Social Engineering

Cyber attackers have learned that the easiest way to take control of your computer or steal your information is to simply ask. Use common sense. If a person or a message seems suspicious or too good to be true, it may be an attack.

One of the main techniques cyber attackers use to compromise your computers and steal your information is called social engineering, also known as the art of human manipulation. This is when attackers pretend to be someone or something you know or trust, such as your bank, a government organization or even a friend or coworker. They then leverage that trust to get what they want, often by simply asking for it. Let’s take a look at several examples of real social engineering attacks.

Email

You receive an email from a shipping company saying that they tried to deliver a package to you but had the wrong address.
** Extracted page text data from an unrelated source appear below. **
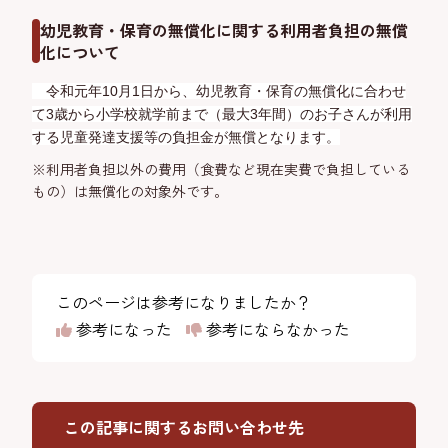
幼児教育・保育の無償化に関する利用者負担の無償
化について
令和元年10月1日から、幼児教育・保育の無償化に合わせ
て3歳から小学校就学前まで（最大3年間）のお子さんが利用
する児童発達支援等の負担金が無償となります。
※利用者負担以外の費用（食費など現在実費で負担している
もの）は無償化の対象外です。
このページは参考になりましたか？
参考になった
参考にならなかった
この記事に関するお問い合わせ先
The email looks official; it has professional-looking graphic designs and a real company logo. The email informs you that if you do not respond in the next 24 hours, your package will be returned to sender. It then provides you with a link to click on or an email attachment to fill out so you can receive your package. The problem is this is an attack. A cyber criminal has created an email that looks just like a real shipping company; however, the email is designed to fool you. If you click on the link, you will be taken to a website that the attacker controls. Once your browser connects to the attacker’s website, it attempts to silently hack into your browser. If you were to open the attachment, it would silently infect your computer. Be suspicious of any unexpected emails that urge you to click on links or open attachments.

Tech Support Scam

You receive a phone call from someone claiming to be from a computer support company. They believe your computer is infected and have been tasked with investigating the issue and helping you secure your computer. They then ask you if there are specific files on your computer and tell you how to find them. When you locate the files on your computer, the caller confirms your computer is infected. This is really all a lie and your computer is not infected. These files are standard files that every computer has. Once they have you fooled into believing your computer is infected, they will then pressure you into buying their security software. However, this software is really a virus that gives them total control of your computer. In the end, not only has the caller tricked you into infecting your computer for them, but you just paid them to do it.

Social Media

Your friend posts on her Facebook page that she is on vacation in London and has just been mugged. She needs someone to send her money right away so she can get back home. However, this is a lie. Your friend has not been mugged. In fact, she is not even in London. Instead, a cyber attacker has hacked into and taken over her Facebook account, then posted this fake message in an attempt to scam money from her friends. In this case, the best way to protect yourself would be to call your friend on the phone and confirm if she really does need help. Remember, social engineering is nothing more than an attacker building trust with you, then abusing that trust to get what they want. If you get an email, message or phone call that seems odd, suspicious or too good to be true, it may be an attack. Common indicators of a social engineering attack include people asking for information they should not have access to, using a lot of confusing or technical terms or creating a sense of urgency. If you believe someone is attempting to trick or fool you, simply hang up the phone or ignore the email and immediately contact the help desk or information security team.

You won the Lottery!

You receive a text message on your smartphone announcing you have won the lottery. To collect your winnings, you must call the number in the message and provide them your banking information. When you call the phone number, a person explains that you must pay a transaction fee or taxes before you receive your lottery winnings. Once you provide them your financial information and pay the required fees, the cyber criminals disappear with your money and information, never to be seen again. The simplest way to protect yourself against these types of attacks is to be suspicious of any message that sounds too good to be true. In this case, how could you win a lottery that you never even entered or heard of before?